As the Americans have improvised a strong defense at Amblève, Kohler orders Hessler to bypass it, but Hessler wishes to break the Americans' will to fight, and Kohler relents. Grey assigns Wolenski to cover an Allied evacuation.  Hessler's tanks and infantry lay siege to Amblève, then occupy its ruins. Although many Americans, including Wolenski, are captured, senior staff safely escapes to the Meuse River to regroup for a counterattack. Guffy learns that Louise died in the shelling.

Despite the dangers of flying in fog and at night, Col. Kiley conducts an aerial reconnaissance. He and Joe find Hessler's tanks through a gap in the fog and radio in the coordinates. German fire causes the plane to crash near an American fuel depot, killing Joe and wounding Kiley.

In Hessler's command caravan, an exasperated Conrad confronts the Colonel, calls him a warmonger, and demands a transfer. Hessler transfers him to the fuel battalion.

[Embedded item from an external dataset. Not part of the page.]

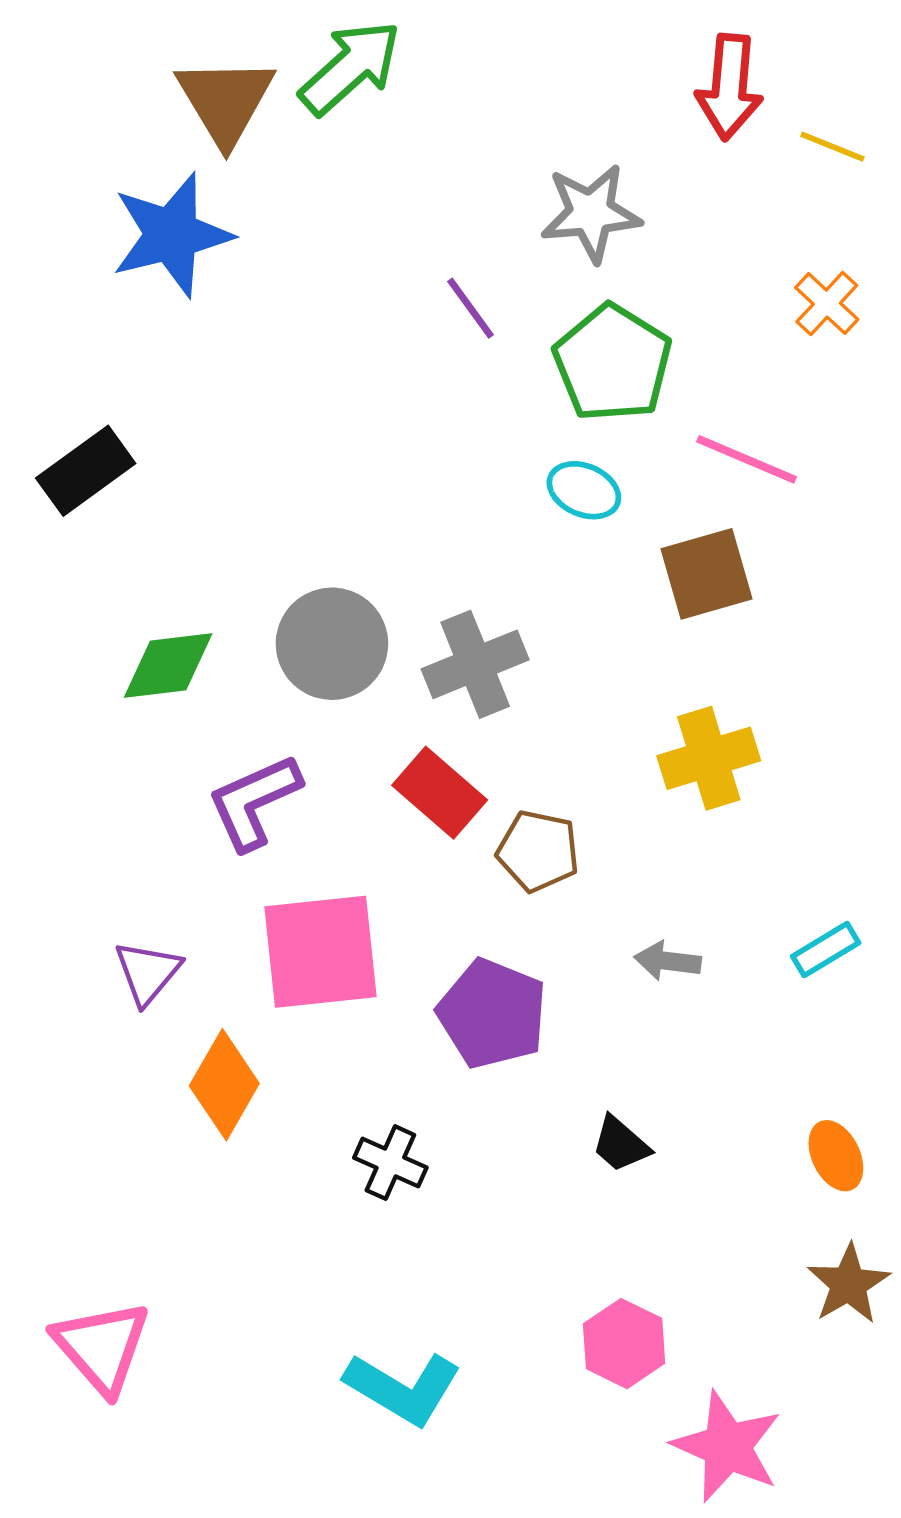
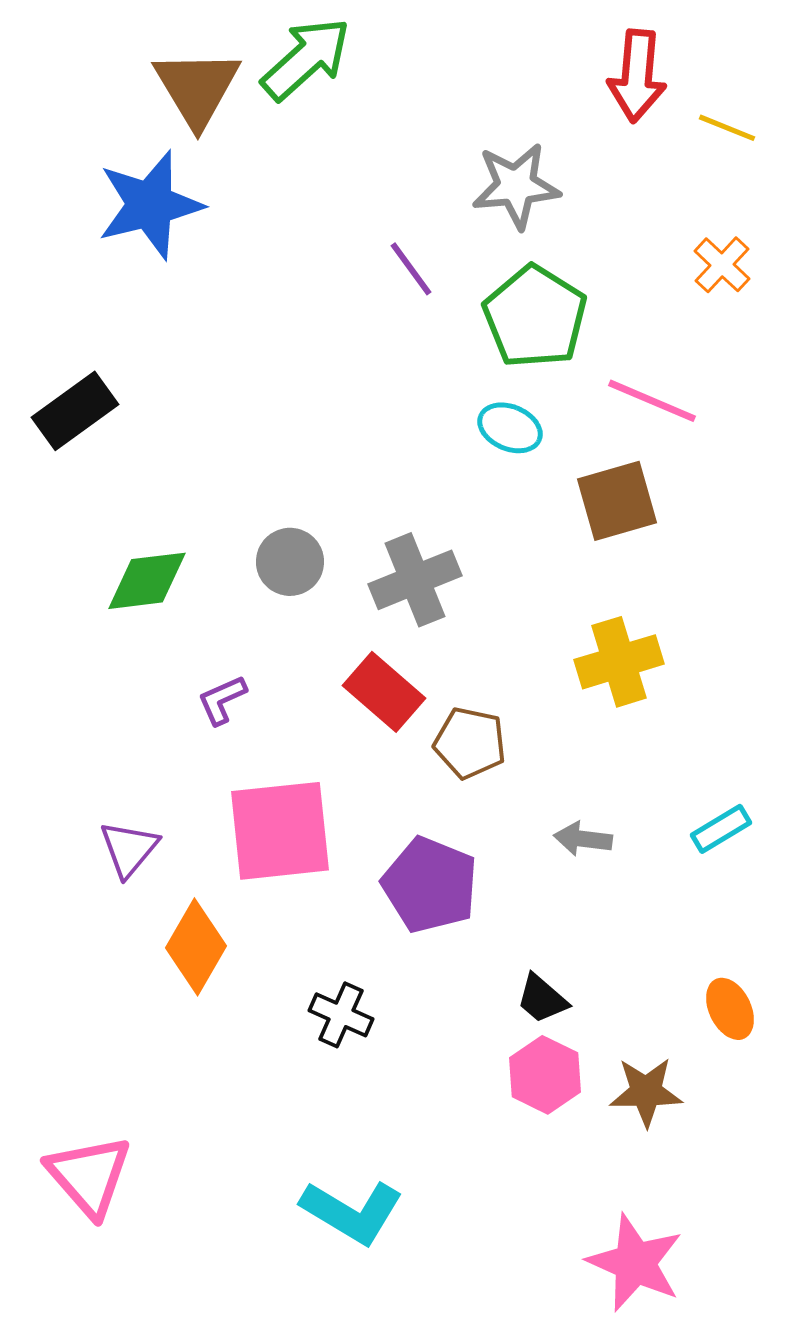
gray circle: (332, 644) -> (290, 562), size x0.7
purple L-shape: (254, 802) -> (222, 700), size x0.6
brown star: (849, 1284) -> (646, 1092), moved, turned 30
pink hexagon: (624, 1344) -> (545, 1075), moved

Meanwhile, Grey's division, the Meuse at their backs, prepare to fight off Hessler's determined effort to capture the fuel depot.  In a headlong tank confrontation the Americans employ a gambit to lure the Germans into using up the last of their fuel. The American tanks are savaged, but the strategy works. Weaver, Guffy and a few soldiers kill off Schumacher and his disguised MPs before the arrival of Hessler's tanks. A wounded Kiley then staggers out of hiding and urges the men to burn the depot. Desperate, Hessler makes a last ditch effort to capture the depot. In defense, the Americans flood the road leading to it with gasoline and set it alight with grenades, immolating the German tanks and their crews. Hessler's tank takes a fuel drum rolled directly at it, incinerating him. General Grey arrives in time to see the panzers afire.

With no alternative, the surviving German soldiers abandon their vehicles and begin a long walk back to Germany. Conrad, bringing up the rear, throws aside his weapons, done with the war.

Cast

Historical inaccuracies 
The film's opening narration by William Conrad inaccurately states "to the north, stood Montgomery's Eighth Army...."  In fact, the British Eighth Army, Montgomery's previous command, was in Italy at the time; Montgomery's northern command was the 21st Army Group.  The narration continued, "...To the south, Patton's Third Army."  Although Patton's Third Army was indeed to the south it was not tasked in any way with defending the Ardennes.  Instead, it was dug in on the west bank of the Rhine River, a component of a much larger force of four American armies of the 12th Army Group under General Omar Bradley poised to cross it into Germany.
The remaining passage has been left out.